Des équipes qui ne sont plus compétitives

Les Anglais ont conquis le monde par leur audace. Comme ils se sentaient à l’étroit sur leur île pluvieuse, ils quittaient dès qu’ils le pouvaient la douceur de leur foyer et ils s’embarquaient pour des expéditions périlleuses qui firent d’eux la puissance dominante du globe. Dans sa mission sud-Africaine, l’équipe nationale aux trois lions n’ a pas même conquis l’Algérie. Et les joueurs comment réagissent-ils? En se plaignant de leur entraîneur, qui a interdit la présence auprès d’eux des wags, ces dames et demoiselles qui cultivent les plus hautes vertus nationales. Les Allemands, on le sait, sont allemands. Quand la machine fonctionne conformément aux instructions, ils mettent l’Australie en déroute. Quand la machine se grippe, comme par exemple avec la Serbie, ils perdent la tête.
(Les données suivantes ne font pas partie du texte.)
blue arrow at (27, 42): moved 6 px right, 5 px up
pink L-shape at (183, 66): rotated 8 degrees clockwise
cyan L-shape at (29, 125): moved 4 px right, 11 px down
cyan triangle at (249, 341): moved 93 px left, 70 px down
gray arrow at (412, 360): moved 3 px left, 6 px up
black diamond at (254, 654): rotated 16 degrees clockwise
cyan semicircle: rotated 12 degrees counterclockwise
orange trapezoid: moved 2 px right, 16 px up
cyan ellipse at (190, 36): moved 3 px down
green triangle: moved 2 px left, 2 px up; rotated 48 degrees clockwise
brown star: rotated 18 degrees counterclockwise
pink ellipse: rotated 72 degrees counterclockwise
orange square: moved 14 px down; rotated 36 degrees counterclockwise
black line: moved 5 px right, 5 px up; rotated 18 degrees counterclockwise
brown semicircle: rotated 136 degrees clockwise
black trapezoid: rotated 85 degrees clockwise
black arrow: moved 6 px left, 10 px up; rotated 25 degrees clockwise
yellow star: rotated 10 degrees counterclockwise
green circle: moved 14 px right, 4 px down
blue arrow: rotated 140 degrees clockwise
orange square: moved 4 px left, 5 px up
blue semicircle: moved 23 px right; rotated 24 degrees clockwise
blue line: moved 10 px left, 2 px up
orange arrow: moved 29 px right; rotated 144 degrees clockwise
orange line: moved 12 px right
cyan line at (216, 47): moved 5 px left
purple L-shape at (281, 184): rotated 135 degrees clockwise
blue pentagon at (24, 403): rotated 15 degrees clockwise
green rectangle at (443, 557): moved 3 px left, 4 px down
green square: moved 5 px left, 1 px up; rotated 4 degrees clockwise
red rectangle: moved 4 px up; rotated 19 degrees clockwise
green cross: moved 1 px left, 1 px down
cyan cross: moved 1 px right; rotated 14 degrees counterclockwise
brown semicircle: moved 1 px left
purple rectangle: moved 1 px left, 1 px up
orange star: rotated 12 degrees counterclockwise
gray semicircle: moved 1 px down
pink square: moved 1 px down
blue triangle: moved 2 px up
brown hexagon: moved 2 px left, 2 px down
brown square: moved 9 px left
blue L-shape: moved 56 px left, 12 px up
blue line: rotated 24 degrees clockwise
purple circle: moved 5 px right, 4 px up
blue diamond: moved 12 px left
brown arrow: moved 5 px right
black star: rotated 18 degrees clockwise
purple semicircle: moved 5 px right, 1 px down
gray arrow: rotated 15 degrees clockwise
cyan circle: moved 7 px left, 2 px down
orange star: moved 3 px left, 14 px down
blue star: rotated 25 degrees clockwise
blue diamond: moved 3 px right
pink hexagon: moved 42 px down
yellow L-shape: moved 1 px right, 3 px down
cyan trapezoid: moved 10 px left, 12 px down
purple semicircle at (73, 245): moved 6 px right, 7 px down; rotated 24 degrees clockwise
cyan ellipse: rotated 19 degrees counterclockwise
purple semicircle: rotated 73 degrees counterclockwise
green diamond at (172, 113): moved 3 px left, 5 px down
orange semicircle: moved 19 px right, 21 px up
Nous autres Italiens, en petite forme cette année mais de bonne volonté, sommes déjà en train de polémiquer. Avant même d’avoir été éliminés. L’Espagne aussi a tergiversé, en montrant une frilosité qui pourtant n’appartient pas à sa tradition, tandis que seuls ceux qui rêvaient depuis trop longtemps d’être invités au banquet, comme les Portugais, sont plein d’audace et prêts à mordre.

Ils faut certes se méfier des lieux communs, mais il ne fait aucun doute qu’en Afrique du Sud, la grande Europe donne l’impression d’un continent immobile, timoré, préoccupé avant tout de ne pas perdre ce qu’elle a, au lieu de vouloir conquérir quelque chose de nouveau. Zinédine Zidane nous a dit que les grandes équipes du Vieux Continent ont toutes le même problème : les valeurs mondiales se sont nivelées et nous ne sommes plus aussi compétitifs qu’autrefois. Il faisait là une analyse footballistique, mais, sans le savoir, il exprimait aussi une vérité importante qui s’exprime dans tous les domaines : la société globale n’a plus de patience avec ceux qui ne veulent pas suivre et qui ralentissent la marche, au lieu de courir, d’expérimenter, de se mettre en danger.